Vívian Roselany Ferreira Hipólito, de 27 anos, se formou em Enfermagem na Universidade Federal do Piauí em 2018 e antes de poder ingressar como profissional em sua área, engravidou do seu filho, Vicente Lucas. Sempre disposta a ajudar e com o coração aberto, aceitou trabalhar no Hospital Regional Justino Luz (HRJL), em Picos, no início da pandemia do novo coronavírus.
Com o aparecimento de casos cada vez mais graves na região, o Hospital Regional de Picos precisou se adaptar à nova realidade, começando pela contratação de novos profissionais. “No começo foi bem tenso, foi meu primeiro emprego na área da saúde, a gente não tinha nem a ala covid ainda, era só uma parte adaptada do hospital, era bem complicado”, contou a enfermeira.

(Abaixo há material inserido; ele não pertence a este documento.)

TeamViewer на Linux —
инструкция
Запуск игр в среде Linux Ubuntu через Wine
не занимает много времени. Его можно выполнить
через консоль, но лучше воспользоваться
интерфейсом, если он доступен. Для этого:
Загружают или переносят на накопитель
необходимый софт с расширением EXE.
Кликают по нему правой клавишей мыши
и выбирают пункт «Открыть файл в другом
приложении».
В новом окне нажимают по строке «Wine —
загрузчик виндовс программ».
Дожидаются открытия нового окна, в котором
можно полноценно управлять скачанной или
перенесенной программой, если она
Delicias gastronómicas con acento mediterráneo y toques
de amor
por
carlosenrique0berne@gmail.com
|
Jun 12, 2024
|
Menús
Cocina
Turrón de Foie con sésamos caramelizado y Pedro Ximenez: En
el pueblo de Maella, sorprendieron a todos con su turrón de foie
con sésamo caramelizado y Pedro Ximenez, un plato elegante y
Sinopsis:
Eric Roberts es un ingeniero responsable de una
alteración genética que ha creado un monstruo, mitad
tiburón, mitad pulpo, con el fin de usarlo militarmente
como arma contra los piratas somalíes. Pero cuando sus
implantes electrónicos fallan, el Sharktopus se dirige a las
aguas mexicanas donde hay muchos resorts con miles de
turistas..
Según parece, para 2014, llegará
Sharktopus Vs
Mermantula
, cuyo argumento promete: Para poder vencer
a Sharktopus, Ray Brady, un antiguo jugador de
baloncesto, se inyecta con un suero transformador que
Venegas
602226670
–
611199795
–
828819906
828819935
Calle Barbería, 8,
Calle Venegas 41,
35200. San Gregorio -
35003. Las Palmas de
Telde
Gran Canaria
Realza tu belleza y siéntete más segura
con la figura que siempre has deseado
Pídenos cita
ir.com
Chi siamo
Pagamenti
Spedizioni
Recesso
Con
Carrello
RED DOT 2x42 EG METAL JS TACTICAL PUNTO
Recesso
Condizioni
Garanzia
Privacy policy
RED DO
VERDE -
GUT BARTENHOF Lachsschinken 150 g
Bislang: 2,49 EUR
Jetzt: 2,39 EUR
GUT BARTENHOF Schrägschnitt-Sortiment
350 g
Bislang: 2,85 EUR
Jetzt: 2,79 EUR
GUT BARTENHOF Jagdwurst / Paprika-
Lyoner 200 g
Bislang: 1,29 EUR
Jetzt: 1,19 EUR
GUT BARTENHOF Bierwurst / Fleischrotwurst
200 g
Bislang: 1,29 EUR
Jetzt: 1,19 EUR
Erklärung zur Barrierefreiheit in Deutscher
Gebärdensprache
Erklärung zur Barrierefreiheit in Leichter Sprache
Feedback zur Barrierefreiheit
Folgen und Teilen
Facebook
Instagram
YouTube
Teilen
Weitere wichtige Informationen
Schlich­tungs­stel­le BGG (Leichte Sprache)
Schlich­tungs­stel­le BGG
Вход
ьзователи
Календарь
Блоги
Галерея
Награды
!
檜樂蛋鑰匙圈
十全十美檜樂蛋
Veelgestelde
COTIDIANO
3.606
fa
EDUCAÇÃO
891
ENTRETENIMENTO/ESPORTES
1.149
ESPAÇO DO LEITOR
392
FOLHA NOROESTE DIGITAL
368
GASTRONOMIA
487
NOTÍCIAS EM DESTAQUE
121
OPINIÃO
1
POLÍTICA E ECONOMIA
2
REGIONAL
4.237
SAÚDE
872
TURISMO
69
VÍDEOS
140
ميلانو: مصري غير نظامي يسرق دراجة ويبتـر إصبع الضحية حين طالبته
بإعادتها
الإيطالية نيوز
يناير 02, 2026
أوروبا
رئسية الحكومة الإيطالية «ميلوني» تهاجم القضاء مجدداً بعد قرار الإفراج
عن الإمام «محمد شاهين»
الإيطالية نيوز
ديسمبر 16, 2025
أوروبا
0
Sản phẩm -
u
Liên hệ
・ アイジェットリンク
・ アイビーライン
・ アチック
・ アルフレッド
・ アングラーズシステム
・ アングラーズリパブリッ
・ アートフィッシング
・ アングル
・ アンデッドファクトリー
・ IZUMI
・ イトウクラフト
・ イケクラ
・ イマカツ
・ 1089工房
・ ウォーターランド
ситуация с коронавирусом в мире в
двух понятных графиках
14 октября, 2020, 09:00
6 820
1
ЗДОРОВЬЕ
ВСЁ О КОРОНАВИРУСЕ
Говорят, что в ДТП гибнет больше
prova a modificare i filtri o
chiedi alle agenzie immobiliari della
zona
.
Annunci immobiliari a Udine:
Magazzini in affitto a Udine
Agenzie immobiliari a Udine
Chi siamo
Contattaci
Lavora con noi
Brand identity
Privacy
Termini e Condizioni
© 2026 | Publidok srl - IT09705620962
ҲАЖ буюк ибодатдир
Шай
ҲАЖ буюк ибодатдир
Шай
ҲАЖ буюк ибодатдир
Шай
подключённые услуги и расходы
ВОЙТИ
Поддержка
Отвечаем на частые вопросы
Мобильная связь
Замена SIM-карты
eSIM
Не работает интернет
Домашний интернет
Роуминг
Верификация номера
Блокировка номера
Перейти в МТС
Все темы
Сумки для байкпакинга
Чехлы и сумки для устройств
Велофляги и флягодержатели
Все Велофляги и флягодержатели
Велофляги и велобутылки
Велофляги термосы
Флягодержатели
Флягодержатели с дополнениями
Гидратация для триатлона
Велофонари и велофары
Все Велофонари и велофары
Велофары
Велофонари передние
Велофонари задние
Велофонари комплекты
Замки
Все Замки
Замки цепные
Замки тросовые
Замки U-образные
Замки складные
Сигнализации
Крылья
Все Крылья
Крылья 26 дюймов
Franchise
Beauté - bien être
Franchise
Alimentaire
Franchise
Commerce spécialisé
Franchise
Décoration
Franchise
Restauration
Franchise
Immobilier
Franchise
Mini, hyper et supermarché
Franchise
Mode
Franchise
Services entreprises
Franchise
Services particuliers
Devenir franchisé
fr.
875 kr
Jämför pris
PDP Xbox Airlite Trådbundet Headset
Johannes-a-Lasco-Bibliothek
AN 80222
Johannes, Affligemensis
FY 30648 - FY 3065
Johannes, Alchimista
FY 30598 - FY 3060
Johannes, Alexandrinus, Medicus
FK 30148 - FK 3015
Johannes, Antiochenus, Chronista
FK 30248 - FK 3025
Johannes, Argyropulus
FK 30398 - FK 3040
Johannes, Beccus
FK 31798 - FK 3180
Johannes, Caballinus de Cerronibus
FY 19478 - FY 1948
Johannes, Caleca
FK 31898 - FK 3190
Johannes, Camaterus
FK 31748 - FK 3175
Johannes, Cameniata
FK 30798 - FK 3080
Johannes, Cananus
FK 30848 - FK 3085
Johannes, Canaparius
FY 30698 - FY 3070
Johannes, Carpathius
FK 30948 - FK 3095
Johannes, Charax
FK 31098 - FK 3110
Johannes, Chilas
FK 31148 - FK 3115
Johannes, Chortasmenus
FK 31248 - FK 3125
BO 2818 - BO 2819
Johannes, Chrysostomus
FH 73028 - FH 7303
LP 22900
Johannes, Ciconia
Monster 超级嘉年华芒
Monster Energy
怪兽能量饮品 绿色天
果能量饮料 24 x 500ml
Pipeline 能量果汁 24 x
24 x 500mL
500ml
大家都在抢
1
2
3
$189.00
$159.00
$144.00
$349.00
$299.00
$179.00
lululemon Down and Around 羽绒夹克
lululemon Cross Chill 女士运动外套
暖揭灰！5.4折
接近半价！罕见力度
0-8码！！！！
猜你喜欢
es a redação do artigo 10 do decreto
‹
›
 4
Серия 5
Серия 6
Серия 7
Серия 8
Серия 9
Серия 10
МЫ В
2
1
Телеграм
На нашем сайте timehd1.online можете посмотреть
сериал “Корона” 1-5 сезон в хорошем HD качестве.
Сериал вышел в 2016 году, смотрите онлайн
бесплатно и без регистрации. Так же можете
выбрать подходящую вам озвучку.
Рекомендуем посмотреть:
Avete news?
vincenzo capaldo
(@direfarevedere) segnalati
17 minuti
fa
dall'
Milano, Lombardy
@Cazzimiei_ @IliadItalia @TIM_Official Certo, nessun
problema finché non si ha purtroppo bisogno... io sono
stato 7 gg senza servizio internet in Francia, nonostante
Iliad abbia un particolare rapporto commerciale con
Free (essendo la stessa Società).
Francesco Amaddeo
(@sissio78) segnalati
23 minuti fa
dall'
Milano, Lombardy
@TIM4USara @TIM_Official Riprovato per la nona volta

Porém, mesmo com as adversidades, Vívian disse que sentia a necessidade de ajudar, pois todos sabiam como estava a situação em outros locais e era questão de tempo até chegar em Picos e região. “Eu fiquei com receio de ir para lá, medo de me contaminar e passar para a família, mas eu queria trabalhar na minha área, queria ajudar”, completou.
Não demorou muito para esse medo se concretizar. A enfermeira foi uma das primeiras profissionais a contrair o vírus e chegou a ter somente a perda de olfato e paladar. Contudo, tomou os devidos cuidados e não passou para mais ninguém da sua casa, incluindo seu filho, que tinha apenas 1 ano e 3 meses, quando ela começou a trabalhar.

E mesmo já estando a quase um ano trabalhando na área, a profissional conta que ainda se sabe muito pouco do vírus e que, segundo ela, essa é a pior fase da pandemia, pois todos já estão cansados e perderam o medo. “Eu não me importaria de ficar desempregada se isso acabasse hoje, a gente vê casos tristes todos os dias, a gente vê famílias inteiras internadas, é triste, muito triste”, falou Vívian emocionada.
A enfermeira finalizou sua fala relatando que ela e todos os colegas de trabalho estão se doando ao máximo, além dos seus trabalhos, são acompanhantes e muitas vezes servem até como psicólogos para os pacientes.

E assim como Vívian Hipólito, existem várias outras mulheres, profissionais da saúde, que estão dando o seu máximo e que esperam por dias melhores, a esperança ainda não acabou e são mulheres fortes como ela que estão carregando o país nas costas nesse momento tão difícil em que estamos vivendo.